Bearing in mind the above-quoted statement by Richard Weiss about the individuality of each supramolecular gel, we can assume that in reality both these and other extremes are realized. In our further constructions, we will adhere to the following provisions. Firstly, it seems to us that the more pronounced the tendency towards crystallization of the gelator itself, the more reason to expect manifestations of this property in the gels formed by it. Secondly, Parthasarathi Dastidar believes that if the PXRD patterns of the xerogel and the bulk crystals of the gelator are near-superimposable, then this serves as reliable evidence of the common crystal organization of the self-assembled fibrils nets (SAFIN) and the gelator crystals [14]. Fully sharing this point of view, in the next section we will compare the corresponding powder patterns for all compounds that have shown a gelling ability.

3.2. PXRD Results for Some Supramolecular Gels and Gelators

Previously, xerogels formed during the degradation of gels based on the simplest LMWG scal-1 have already been studied by powder diffractometry (Figure 13 in ref. [35]). It was also noted there that the diffractograms of xerogels are similar to the experimental powder patterns for enantiopure crystalline samples, as well as with the curves calculated for the same samples from single crystal XRD data. In this paper, using the example of LMWGs 4–7, 11, 12, and 14, we investigated this process in more detail.

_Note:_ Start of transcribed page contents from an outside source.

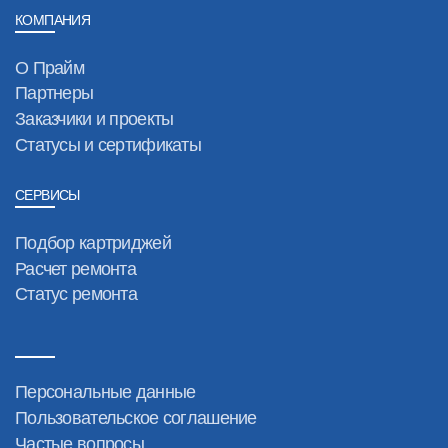
КОМПАНИЯ
О Прайм
Партнеры
Заказчики и проекты
Статусы и сертификаты
СЕРВИСЫ
Подбор картриджей
Расчет ремонта
Статус ремонта
Персональные данные
Пользовательское соглашение
Частые вопросы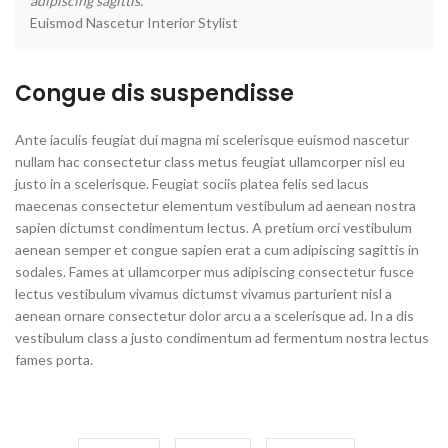
adipiscing sagittis."
Euismod Nascetur
Interior Stylist
Congue dis suspendisse
Ante iaculis feugiat dui magna mi scelerisque euismod nascetur
nullam hac consectetur class metus feugiat ullamcorper nisl eu
justo in a scelerisque. Feugiat sociis platea felis sed lacus
maecenas consectetur elementum vestibulum ad aenean nostra
sapien dictumst condimentum lectus. A pretium orci vestibulum
aenean semper et congue sapien erat a cum adipiscing sagittis in
sodales. Fames at ullamcorper mus adipiscing consectetur fusce
lectus vestibulum vivamus dictumst vivamus parturient nisl a
aenean ornare consectetur dolor arcu a a scelerisque ad. In a dis
vestibulum class a justo condimentum ad fermentum nostra lectus
fames porta.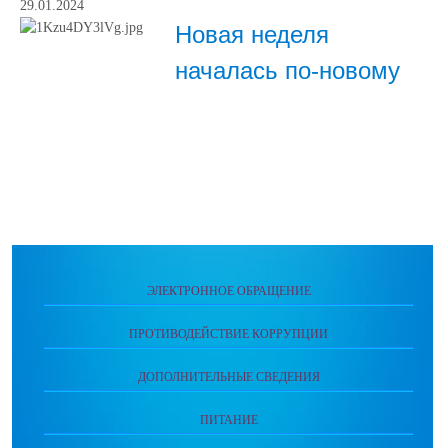
29.01.2024
Новая неделя
началась по-новому
ЭЛЕКТРОННОЕ ОБРАЩЕНИЕ
ПРОТИВОДЕЙСТВИЕ КОРРУПЦИИ
ДОПОЛНИТЕЛЬНЫЕ СВЕДЕНИЯ
ПИТАНИЕ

A typical set of diffraction patterns obtained by tracking the evolution of a freshly prepared gel based on the ortho-ethyl derivative (R)-11 is shown in Figure 3. Already in the first diffractogram of the gel (curve 2), in addition to the natural amorphous halo, diffraction peaks are observed in the range of scattering angles 6.5°, 12–13° and 20–21°, indicating the presence of a crystalline phase in the sample. Thus, the initial stage of the transition from a gel-like state to a xerogel appears in the sample. As the solvent evaporates, the amorphous halo disappears and the intensity of the crystalline phase peaks increases. Comparison of the diffraction pattern with the experimental powder diffractogram of the enantiopure sample (curve 6) and the diffractogram simulated from single crystal XRD data of the enantiopure compound (curve 7) proves that the xerogel formed corresponds to the crystalline phase of the enantiopure sample.

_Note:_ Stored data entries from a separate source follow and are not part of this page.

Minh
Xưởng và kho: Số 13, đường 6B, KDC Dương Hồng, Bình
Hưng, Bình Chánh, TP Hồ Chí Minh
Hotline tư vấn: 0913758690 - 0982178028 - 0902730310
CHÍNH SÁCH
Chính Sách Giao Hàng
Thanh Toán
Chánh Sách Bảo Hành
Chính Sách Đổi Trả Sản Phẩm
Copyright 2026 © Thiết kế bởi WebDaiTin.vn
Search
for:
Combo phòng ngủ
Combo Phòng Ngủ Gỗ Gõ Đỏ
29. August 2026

The presence of strong interference peaks in the diffractogram of the initial gel, corresponding to reflections from the (002) and (004) planes, and their subsequent intensive growth indicate not only the orientational crystallization of the sample on the surface of the silicon plate, but also the features and morphology of the process of crystallization of supramolecular associates. Thus, the interplanar distance d₀₀₂ corresponds to the thickness of the 2D bilayer supramolecular structure formed in the crystals of this sample due to the system of classical hydrogen bonds. The presence of higher orders of this reflection indicates a noticeable internal ordering of such bilayers even in the absence of ordering between such bilayers in the entire sample.

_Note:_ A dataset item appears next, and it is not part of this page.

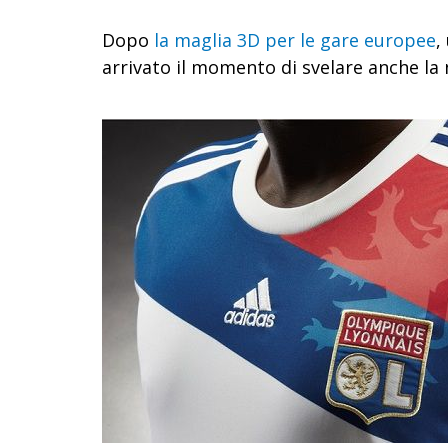
Dopo
la maglia 3D per le gare europee
,
arrivato il momento di svelare anche la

Figure 4 illustrates the transformation of gel based on 3,5-dimethyl derivative (R)-14. The gels based on this compound are one of the most transparent and stable. In the early stages of drying (curves 1–3), there is no crystalline phase in the gel. Moreover, its appearance at the final stages of the destruction of the gel is marked by the small size of the crystallites and a low degree of crystallinity in general. Comparison of the diffraction peaks with the experimental ones in the powder diffractogram of the enantiopure sample (curve 8) and with the powder diffraction pattern of the racemate calculated on the basis of single crystal data (curve 9) indicates that the resulting crystalline phase corresponds to the enantiopure sample. A small amount of the crystalline phase formed from a noticeable gel volume (curve 7) is a consequence of the high holding capacity of this LMWG in relation to solvent molecules.

Figure 5 shows powder diffraction patterns related to a gel based on para-pentyl-substituted diol (R)-5. Already in the first diffractogram of the gel (Figure 5, curve 2), in addition to the amorphous halo, diffraction peaks are observed in the range of scattering angles 3, 5, 10, 14, and 18–20, indicating the presence of a crystalline phase in the sample. As the gel dries, the disappearance of the amorphous peak and an increase in the intensity of the peaks of the crystalline phase are observed. The crystallization on the surface of monocrystalline silicon occurs in an oriented manner, as evidenced by a sharp increase in the intensity of reflections from a series of basal planes. Disordering of the dried sample on the surface of the plate (curve 9) leads to a noticeable elimination of texturing and equalization of the intensities of reflections. Comparison of the observed diffraction peaks with the diffractogram simulated from single crystal data for sample (R)-5 (curve 1) indicates that the nature of the formed xerogel corresponds to the enantiopure crystalline phase. The racemic phase (compare curve 1) is practically absent in the final sample.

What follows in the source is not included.